[Saved data entries]

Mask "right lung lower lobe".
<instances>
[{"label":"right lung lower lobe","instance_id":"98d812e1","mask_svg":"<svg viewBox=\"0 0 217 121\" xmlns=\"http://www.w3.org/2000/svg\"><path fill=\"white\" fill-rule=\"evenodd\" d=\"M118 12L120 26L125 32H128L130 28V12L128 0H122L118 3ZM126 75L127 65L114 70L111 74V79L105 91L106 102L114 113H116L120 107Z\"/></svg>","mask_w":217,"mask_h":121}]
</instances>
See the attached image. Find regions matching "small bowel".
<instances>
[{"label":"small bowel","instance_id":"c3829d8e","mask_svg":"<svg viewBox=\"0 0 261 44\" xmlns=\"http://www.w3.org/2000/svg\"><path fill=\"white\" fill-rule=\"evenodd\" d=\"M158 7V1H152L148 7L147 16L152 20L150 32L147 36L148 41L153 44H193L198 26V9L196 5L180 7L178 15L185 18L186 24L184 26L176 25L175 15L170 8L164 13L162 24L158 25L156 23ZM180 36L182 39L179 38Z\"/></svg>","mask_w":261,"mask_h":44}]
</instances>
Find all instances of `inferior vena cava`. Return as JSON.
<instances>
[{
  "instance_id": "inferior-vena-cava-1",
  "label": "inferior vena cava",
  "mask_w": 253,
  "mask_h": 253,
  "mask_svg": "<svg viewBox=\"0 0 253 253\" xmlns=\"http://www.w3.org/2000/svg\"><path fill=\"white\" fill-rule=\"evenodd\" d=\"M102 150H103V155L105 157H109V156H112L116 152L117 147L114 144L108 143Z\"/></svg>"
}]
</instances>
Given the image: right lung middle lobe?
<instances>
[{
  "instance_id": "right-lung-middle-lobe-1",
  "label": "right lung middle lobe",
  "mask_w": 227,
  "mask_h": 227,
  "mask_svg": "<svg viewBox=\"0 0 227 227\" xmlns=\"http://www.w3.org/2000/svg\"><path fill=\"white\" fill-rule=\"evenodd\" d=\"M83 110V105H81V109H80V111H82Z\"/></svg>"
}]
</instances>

#### Instructions to follow:
Supply only the count of lines above holding "bowel".

#### Response for this exercise:
2